How to complete this task
Type the entries out again exactly as they read, but leave every picture behind.

Information shown
▬▬▬▬▬▬

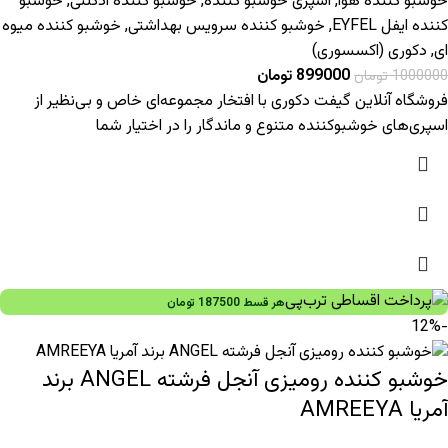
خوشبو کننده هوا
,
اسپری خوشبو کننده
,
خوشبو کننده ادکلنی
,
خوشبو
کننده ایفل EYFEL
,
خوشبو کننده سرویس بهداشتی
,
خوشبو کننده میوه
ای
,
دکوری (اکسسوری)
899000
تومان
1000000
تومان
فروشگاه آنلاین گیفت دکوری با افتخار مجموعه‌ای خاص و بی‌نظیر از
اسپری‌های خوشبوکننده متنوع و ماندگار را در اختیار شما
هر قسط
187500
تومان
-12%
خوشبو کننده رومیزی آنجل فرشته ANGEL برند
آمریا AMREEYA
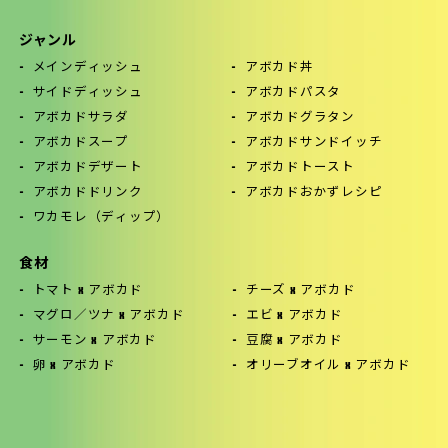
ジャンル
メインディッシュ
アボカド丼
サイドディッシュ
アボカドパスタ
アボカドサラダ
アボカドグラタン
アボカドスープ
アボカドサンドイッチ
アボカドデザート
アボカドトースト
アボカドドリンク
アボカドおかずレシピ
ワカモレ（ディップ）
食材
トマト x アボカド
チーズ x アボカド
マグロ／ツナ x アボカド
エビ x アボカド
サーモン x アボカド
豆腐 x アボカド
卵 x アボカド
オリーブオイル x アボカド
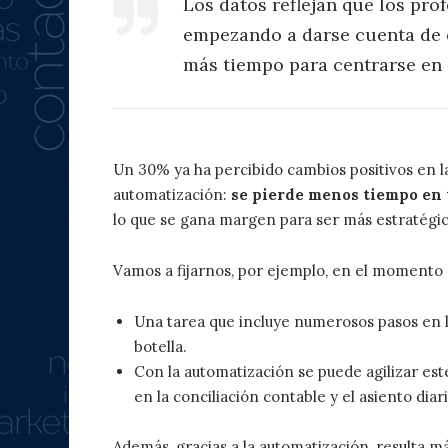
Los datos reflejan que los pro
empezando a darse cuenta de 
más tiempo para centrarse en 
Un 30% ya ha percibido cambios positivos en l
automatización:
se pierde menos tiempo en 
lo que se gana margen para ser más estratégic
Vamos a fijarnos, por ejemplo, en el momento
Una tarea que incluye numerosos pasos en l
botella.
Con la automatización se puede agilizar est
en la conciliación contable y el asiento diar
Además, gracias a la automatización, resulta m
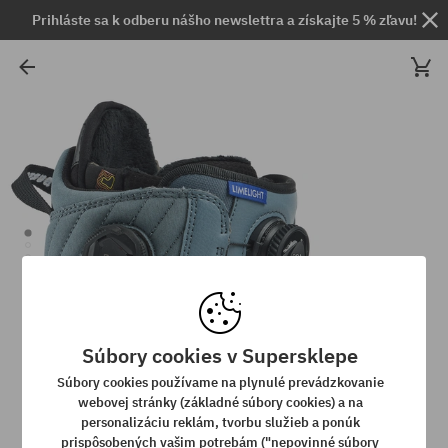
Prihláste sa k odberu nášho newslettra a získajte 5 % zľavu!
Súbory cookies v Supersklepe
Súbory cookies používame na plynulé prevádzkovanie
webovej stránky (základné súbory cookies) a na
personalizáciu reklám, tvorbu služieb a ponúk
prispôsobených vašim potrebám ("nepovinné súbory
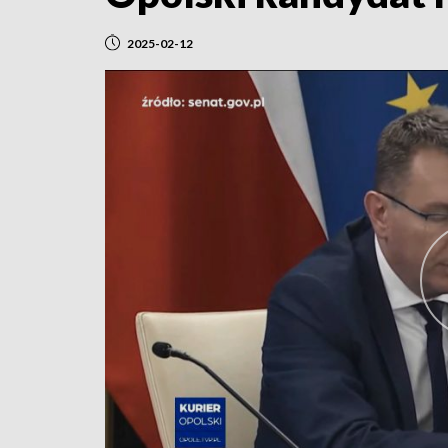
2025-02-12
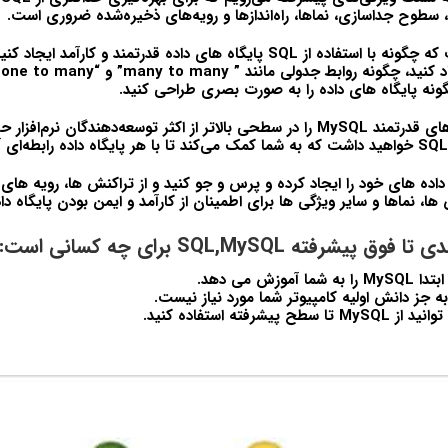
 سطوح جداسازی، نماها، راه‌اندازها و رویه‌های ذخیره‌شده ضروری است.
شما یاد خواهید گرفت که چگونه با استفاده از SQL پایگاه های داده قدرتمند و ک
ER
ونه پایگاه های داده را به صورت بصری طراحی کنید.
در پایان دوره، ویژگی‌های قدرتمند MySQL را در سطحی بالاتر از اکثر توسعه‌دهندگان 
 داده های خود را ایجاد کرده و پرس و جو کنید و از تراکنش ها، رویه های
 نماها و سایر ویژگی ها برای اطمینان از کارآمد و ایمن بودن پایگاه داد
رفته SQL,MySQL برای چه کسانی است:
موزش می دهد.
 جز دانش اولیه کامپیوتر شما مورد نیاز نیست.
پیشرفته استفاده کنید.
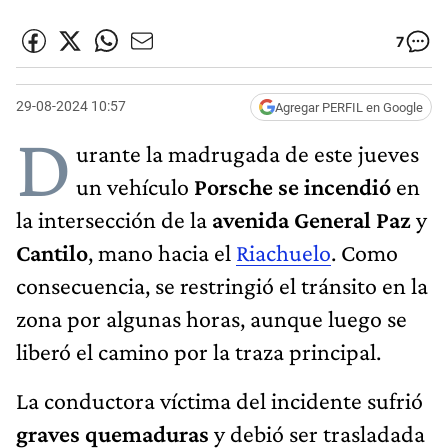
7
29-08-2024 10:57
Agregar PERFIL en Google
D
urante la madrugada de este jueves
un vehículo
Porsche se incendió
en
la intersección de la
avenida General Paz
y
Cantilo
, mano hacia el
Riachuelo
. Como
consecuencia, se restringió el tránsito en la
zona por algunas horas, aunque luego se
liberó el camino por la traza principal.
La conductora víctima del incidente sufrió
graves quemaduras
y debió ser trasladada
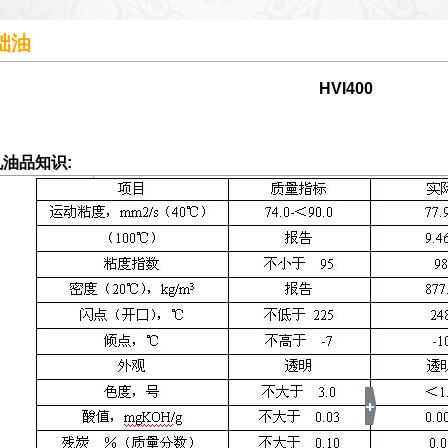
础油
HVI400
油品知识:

▬▬▬▬▬▬

Solution to this exercise
خوشبو کننده هوا
,
اسپری خوشبو کننده
,
خوشبو کننده ادکلنی
,
خوشبو
کننده ایفل EYFEL
,
خوشبو کننده سرویس بهداشتی
,
خوشبو کننده میوه
ای
,
دکوری (اکسسوری)
899000
تومان
1000000
تومان
فروشگاه آنلاین گیفت دکوری با افتخار مجموعه‌ای خاص و بی‌نظیر از
اسپری‌های خوشبوکننده متنوع و ماندگار را در اختیار شما
هر قسط
187500
تومان
-12%
خوشبو کننده رومیزی آنجل فرشته ANGEL برند
آمریا AMREEYA
ジャンル
メインディッシュ
アボカド丼
サイドディッシュ
アボカドパスタ
アボカドサラダ
アボカドグラタン
アボカドスープ
アボカドサンドイッチ
アボカドデザート
アボカドトースト
アボカドドリンク
アボカドおかずレシピ
ワカモレ（ディップ）
食材
トマト x アボカド
チーズ x アボカド
マグロ／ツナ x アボカド
エビ x アボカド
サーモン x アボカド
豆腐 x アボカド
卵 x アボカド
オリーブオイル x アボカド
Los datos reflejan que los pro
empezando a darse cuenta de 
más tiempo para centrarse en 
Un 30% ya ha percibido cambios positivos en l
automatización:
se pierde menos tiempo en 
lo que se gana margen para ser más estratégic
Vamos a fijarnos, por ejemplo, en el momento
Una tarea que incluye numerosos pasos en l
botella.
Con la automatización se puede agilizar est
en la conciliación contable y el asiento diar
Además, gracias a la automatización, resulta m
Prihláste sa k odberu nášho newslettra a získajte 5 % zľavu!
Súbory cookies v Supersklepe
Súbory cookies používame na plynulé prevádzkovanie
webovej stránky (základné súbory cookies) a na
personalizáciu reklám, tvorbu služieb a ponúk
prispôsobených vašim potrebám ("nepovinné súbory
2025-02-12
 سطوح جداسازی، نماها، راه‌اندازها و رویه‌های ذخیره‌شده ضروری است.
شما یاد خواهید گرفت که چگونه با استفاده از SQL پایگاه های داده قدرتمند و ک
ER
ونه پایگاه های داده را به صورت بصری طراحی کنید.
در پایان دوره، ویژگی‌های قدرتمند MySQL را در سطحی بالاتر از اکثر توسعه‌دهندگان 
 داده های خود را ایجاد کرده و پرس و جو کنید و از تراکنش ها، رویه های
 نماها و سایر ویژگی ها برای اطمینان از کارآمد و ایمن بودن پایگاه داد
رفته SQL,MySQL برای چه کسانی است:
موزش می دهد.
 جز دانش اولیه کامپیوتر شما مورد نیاز نیست.
پیشرفته استفاده کنید.
7
29-08-2024 10:57
Agregar PERFIL en Google
D
urante la madrugada de este jueves
un vehículo
Porsche se incendió
en
la intersección de la
avenida General Paz
y
Cantilo
, mano hacia el
Riachuelo
. Como
consecuencia, se restringió el tránsito en la
zona por algunas horas, aunque luego se
liberó el camino por la traza principal.
La conductora víctima del incidente sufrió
graves quemaduras
y debió ser trasladada
础油
HVI400
油品知识:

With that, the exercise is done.